An educational overview of oxycodone, how a prescription opioid can lead to dependence and addiction, the warning signs, the danger of overdose, and the treatment that helps people recover.

Oxycodone is a powerful prescription opioid used to treat moderate to severe pain. It is effective medicine when taken as directed under a doctor's care, yet it also carries a real risk of dependence and addiction, and that risk is one of the reasons the opioid crisis has affected so many families across the United States. Understanding how oxycodone works, how a problem develops, and what recovery looks like can help a person or a loved one recognize trouble early and take a hopeful next step.

This page is educational. It explains what oxycodone is, how the body and brain adapt to it, the signs of an oxycodone use disorder, the danger of overdose, what withdrawal involves, and how treatment works. It is not a substitute for a professional assessment. The important thing to hold onto is that opioid addiction is a treatable medical condition, and people recover from it every day with the right support.

What Oxycodone Is

Oxycodone is a semisynthetic opioid derived from the opium poppy. It relieves pain by binding to opioid receptors in the brain and spinal cord, which reduces the perception of pain and can also produce a sense of calm or euphoria. That second effect is part of why the medication carries a potential for misuse. The Drug Enforcement Administration classifies oxycodone as a Schedule II controlled substance, a category reserved for medications that have accepted medical uses but also a high potential for dependence.
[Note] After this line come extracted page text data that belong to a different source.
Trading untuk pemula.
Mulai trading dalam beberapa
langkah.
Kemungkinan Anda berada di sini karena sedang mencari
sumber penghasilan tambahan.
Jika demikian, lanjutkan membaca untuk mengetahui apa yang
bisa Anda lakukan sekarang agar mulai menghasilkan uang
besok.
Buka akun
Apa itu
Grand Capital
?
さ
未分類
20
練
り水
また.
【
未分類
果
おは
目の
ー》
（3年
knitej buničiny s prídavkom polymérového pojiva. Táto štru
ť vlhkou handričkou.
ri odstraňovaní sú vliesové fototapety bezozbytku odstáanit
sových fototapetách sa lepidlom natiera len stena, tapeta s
Oxycodone appears under several familiar names. It is sold on its own as an extended release tablet, and it is also combined with other pain relievers such as acetaminophen in common prescription products. Whatever the brand, the active opioid is the same, and so are the risks that come with it when the medication is taken in larger amounts, more often, or for longer than a prescriber intended.

Immediate release and extended release

Oxycodone comes in two general forms. Immediate release tablets act quickly and wear off within a few hours, so they are usually taken several times a day for short term pain. Extended release tablets are designed to release the medication slowly over many hours to control ongoing pain with fewer doses. The extended release form contains more oxycodone per tablet, which is one reason tampering with these tablets, such as crushing them, is so dangerous. It can release a large dose all at once and sharply raise the risk of overdose.
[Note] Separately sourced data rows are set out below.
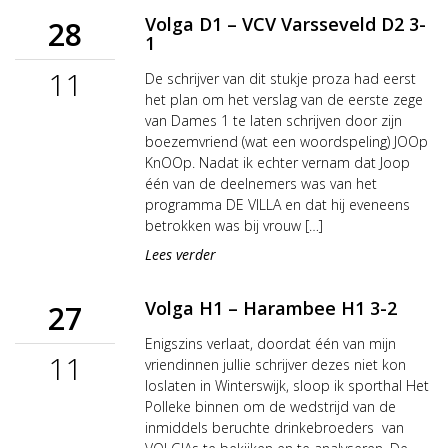
Volga D1 – VCV Varsseveld D2 3-
28
1
11
De schrijver van dit stukje proza had eerst
het plan om het verslag van de eerste zege
van Dames 1 te laten schrijven door zijn
boezemvriend (wat een woordspeling) JOOp
KnOOp. Nadat ik echter vernam dat Joop
één van de deelnemers was van het
programma DE VILLA en dat hij eveneens
betrokken was bij vrouw […]
Lees verder
Volga H1 – Harambee H1 3-2
27
Enigszins verlaat, doordat één van mijn
11
vriendinnen jullie schrijver dezes niet kon
loslaten in Winterswijk, sloop ik sporthal Het
Polleke binnen om de wedstrijd van de
inmiddels beruchte drinkebroeders van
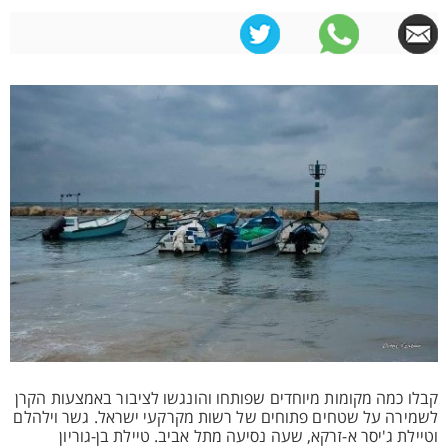
קבלו כמה מקומות מיוחדים שפותחו והונגשו לציבור באמצעות הקרן
לשמירה על שטחים פתוחים של רשות מקרקעי ישראל. גשר וילהלם
וטיילת ג'יסר א-זרקא, שעה נסיעה מתל אביב. טיילת בן-גוריון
How medical use differs from misuse

Many people take oxycodone exactly as prescribed after surgery or an injury and never develop a problem. Misuse means taking the medication in a way a prescriber did not intend, such as taking higher doses, taking it more frequently, using someone else's prescription, or taking it to feel high rather than to manage pain. Because a prescription can feel safer than a street drug, dependence sometimes develops before a person realizes it, which is why regular check ins with a prescriber matter so much.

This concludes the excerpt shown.